[PATCH v2] drm/amdkfd: Use partial hmm page walk during buffer validation in SVM
Chen, Xiaogang
xiaogang.chen at amd.com
Wed Dec 6 15:26:52 UTC 2023
On 12/5/2023 12:48 PM, Philip Yang wrote:
>
>
> On 2023-12-04 15:23, Xiaogang.Chen wrote:
>> From: Xiaogang Chen<xiaogang.chen at amd.com>
>>
>> v2:
>> -not need calculate vram page number for new registered svm range, only
>> do it for split vram pages.
>>
>> SVM uses hmm page walk to valid buffer before map to gpu vm. After have partial
>> migration/mapping do validation on same vm range as migration/map do instead of
>> whole svm range that can be very large. This change is expected to improve svm
>> code performance.
>
> Seems we could calculate old, new prange->vram_pages inside
> svm_range_split_pages, using dma_addr & SVM_RANGE_VRAM_DOMAIN to
> decide if it is vram or system memory pages. This will cover both
> unmap from cpu and set_attr to split range cases, Thet the new
> function svm_range_vram_pages is not needed.
>
ok, I use dma address to calculate split svm range vram page number,
kfdtest passed. The new v3 patch includes it.
>
> prange->vram_pages update after migrating to vram should use mpages,
> not cpages, the total collected pages.
>
It is from original code that used cpages as mpages. I think
svm_migrate_successful_pages does not give correct migrate page number,
then the original code used cpages. I updated this part by using
svm_migrate_unsuccessful_pages, then mpages = cpages -
svm_migrate_unsuccessful_pages(&migrate). The new v3 patch also includes
this change. Please review it.
Regards
Xiaogang
> Regards,
>
> Philip
>
>> Signed-off-by: Xiaogang Chen<Xiaogang.Chen at amd.com>
>> ---
>> drivers/gpu/drm/amd/amdkfd/kfd_svm.c | 149 ++++++++++++++++++++-------
>> 1 file changed, 109 insertions(+), 40 deletions(-)
>>
>> diff --git a/drivers/gpu/drm/amd/amdkfd/kfd_svm.c b/drivers/gpu/drm/amd/amdkfd/kfd_svm.c
>> index 2834fb351818..2f14cd1a3416 100644
>> --- a/drivers/gpu/drm/amd/amdkfd/kfd_svm.c
>> +++ b/drivers/gpu/drm/amd/amdkfd/kfd_svm.c
>> @@ -158,13 +158,12 @@ svm_is_valid_dma_mapping_addr(struct device *dev, dma_addr_t dma_addr)
>> static int
>> svm_range_dma_map_dev(struct amdgpu_device *adev, struct svm_range *prange,
>> unsigned long offset, unsigned long npages,
>> - unsigned long *hmm_pfns, uint32_t gpuidx, uint64_t *vram_pages)

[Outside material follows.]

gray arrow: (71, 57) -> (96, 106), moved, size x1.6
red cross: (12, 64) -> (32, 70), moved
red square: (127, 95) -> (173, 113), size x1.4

>> + unsigned long *hmm_pfns, uint32_t gpuidx)
>> {
>> enum dma_data_direction dir = DMA_BIDIRECTIONAL;
>> dma_addr_t *addr = prange->dma_addr[gpuidx];
>> struct device *dev = adev->dev;
>> struct page *page;
>> - uint64_t vram_pages_dev;
>> int i, r;
>>
>> if (!addr) {
>> @@ -174,7 +173,6 @@ svm_range_dma_map_dev(struct amdgpu_device *adev, struct svm_range *prange,
>> prange->dma_addr[gpuidx] = addr;
>> }
>>
>> - vram_pages_dev = 0;
>> addr += offset;
>> for (i = 0; i < npages; i++) {
>> if (svm_is_valid_dma_mapping_addr(dev, addr[i]))
>> @@ -184,7 +182,6 @@ svm_range_dma_map_dev(struct amdgpu_device *adev, struct svm_range *prange,
>> if (is_zone_device_page(page)) {
>> struct amdgpu_device *bo_adev = prange->svm_bo->node->adev;
>>
>> - vram_pages_dev++;
>> addr[i] = (hmm_pfns[i] << PAGE_SHIFT) +
>> bo_adev->vm_manager.vram_base_offset -
>> bo_adev->kfd.pgmap.range.start;
>> @@ -201,14 +198,14 @@ svm_range_dma_map_dev(struct amdgpu_device *adev, struct svm_range *prange,
>> pr_debug_ratelimited("dma mapping 0x%llx for page addr 0x%lx\n",
>> addr[i] >> PAGE_SHIFT, page_to_pfn(page));
>> }
>> - *vram_pages = vram_pages_dev;
>> +
>> return 0;
>> }
>>
>> static int
>> svm_range_dma_map(struct svm_range *prange, unsigned long *bitmap,
>> unsigned long offset, unsigned long npages,
>> - unsigned long *hmm_pfns, uint64_t *vram_pages)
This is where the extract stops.